After my nine-month internship in a fifth grade classroom, I was not offered a contract to teach full time and had to substitute teach for the next two years.
A ten-year old called Oscar (not his real name) was the reason. It was May 1976, and Ms. Stepp was gone. Instead, a sub was in the room. I was the student teacher. Oscar had an anger issue. He could blow with the force of a five-hundred pound, roadside bomb.
On that particular day, for no reason, Oscar started to use a thick-black marker to draw Xs across the pages in the history textbook used for Yorbita’s fifth grade. As he finished marking a page, he tore it out and tossed it on the floor.
Another teacher’s experience.
The substitute teacher said to stop. Oscar ignored her. Oscar kept marking the large, thick X and tearing the pages out. The students sitting near him knew he was capable of flying into a rage and attacking them so they started to slide their desks away until he was an isolated island.
Since I had been in the class as a student teacher since September, I thought Oscar might listen to me. I knelt on one knee at eye level and calmly asked him to stop. He did not make eye contact as he marked another page.

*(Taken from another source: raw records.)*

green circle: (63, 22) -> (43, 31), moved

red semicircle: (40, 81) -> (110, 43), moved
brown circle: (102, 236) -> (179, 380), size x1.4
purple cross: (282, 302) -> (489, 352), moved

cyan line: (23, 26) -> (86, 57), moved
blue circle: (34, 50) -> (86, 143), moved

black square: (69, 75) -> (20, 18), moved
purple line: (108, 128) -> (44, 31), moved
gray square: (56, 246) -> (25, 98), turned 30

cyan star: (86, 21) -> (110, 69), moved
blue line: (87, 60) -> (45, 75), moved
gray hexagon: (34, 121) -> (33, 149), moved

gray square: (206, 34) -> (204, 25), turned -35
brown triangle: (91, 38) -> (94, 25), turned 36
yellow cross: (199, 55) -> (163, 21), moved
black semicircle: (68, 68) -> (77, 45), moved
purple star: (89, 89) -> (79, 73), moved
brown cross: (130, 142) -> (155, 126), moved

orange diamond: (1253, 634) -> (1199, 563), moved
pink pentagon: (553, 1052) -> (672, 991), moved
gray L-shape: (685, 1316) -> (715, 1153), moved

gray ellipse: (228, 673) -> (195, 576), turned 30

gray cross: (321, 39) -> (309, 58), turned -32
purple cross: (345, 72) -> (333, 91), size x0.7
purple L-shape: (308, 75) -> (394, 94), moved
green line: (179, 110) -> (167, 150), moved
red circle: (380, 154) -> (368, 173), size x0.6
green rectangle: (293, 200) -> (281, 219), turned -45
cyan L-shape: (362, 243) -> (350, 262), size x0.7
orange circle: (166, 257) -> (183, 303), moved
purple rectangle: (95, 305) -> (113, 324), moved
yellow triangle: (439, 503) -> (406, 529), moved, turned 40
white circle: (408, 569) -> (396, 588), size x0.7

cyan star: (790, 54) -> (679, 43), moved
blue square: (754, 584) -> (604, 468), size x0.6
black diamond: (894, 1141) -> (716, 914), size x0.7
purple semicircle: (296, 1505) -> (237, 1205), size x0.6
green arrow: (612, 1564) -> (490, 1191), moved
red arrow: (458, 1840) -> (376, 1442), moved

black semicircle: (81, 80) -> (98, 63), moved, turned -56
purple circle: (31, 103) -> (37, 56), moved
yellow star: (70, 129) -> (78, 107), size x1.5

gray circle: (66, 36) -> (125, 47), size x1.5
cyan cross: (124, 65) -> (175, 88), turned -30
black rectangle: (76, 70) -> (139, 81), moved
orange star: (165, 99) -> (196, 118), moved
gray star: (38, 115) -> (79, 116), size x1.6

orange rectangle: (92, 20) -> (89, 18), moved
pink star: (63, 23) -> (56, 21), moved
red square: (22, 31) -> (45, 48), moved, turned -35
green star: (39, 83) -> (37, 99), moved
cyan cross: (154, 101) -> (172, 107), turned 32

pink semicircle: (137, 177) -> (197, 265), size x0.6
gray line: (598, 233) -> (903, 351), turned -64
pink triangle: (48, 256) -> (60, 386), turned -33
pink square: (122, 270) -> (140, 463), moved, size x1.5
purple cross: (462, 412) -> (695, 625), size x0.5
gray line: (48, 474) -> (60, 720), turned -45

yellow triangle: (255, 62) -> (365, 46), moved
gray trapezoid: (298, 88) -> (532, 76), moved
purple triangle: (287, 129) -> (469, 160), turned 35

I asked him to hand me the book he was systematically destroying page by page.
Oscar was on a behavior modification contract. When he lost control, he was supposed to leave the classroom and walk home.
The teacher was to call the mother and let her know Oscar was on his way. When Oscar reached home, he was to be isolated in his room until he calmed down. Once calm, he could return to school.
I reached for the thirty-five dollar textbook. He yanked it out of my reach, and his face bloated with anger. “That’s my book,” he said. “Don’t touch it.”
I asked him to come to the office with me. He refused. I went to the phone and called, but the principal was not available.
What I did next was the reason why the principal did not recommend me for a full-time position in the district the next school year.
My next move was to pick Oscar up and carry him to the office.
He fought all the way.
It was like trying to hold onto a live fifty-thousand volt wire. Like a giant anaconda, Oscar twisted, turned, and slugged me in the torso. He knocked my glasses off.
When we reached the office, I called his mother.
On the way back to class, I was fortunate enough to find my glasses undamaged. Later, the principal told me that I shouldn’t have touched Oscar, and that I wasn’t ready to teach full time.
As I was finishing this post, I remembered reading the trauma of joblessness in a Blog about Education and Class. The author wrote, “I’ve read and heard little about how school are helping children to understand what is happening to their parents, how they’re trying to articulate for children the reasons for becoming educated in uncertain times, how they are teaching children to be deeply proud of struggling parents.”
When are most Americans going to wake up and realize that the schools have been so burdened with “powerless parenting” that teachers can’t do the job of teaching reading, writing and arithmetic?
Instead, teachers spend far too much time dealing with the Oscars of the world.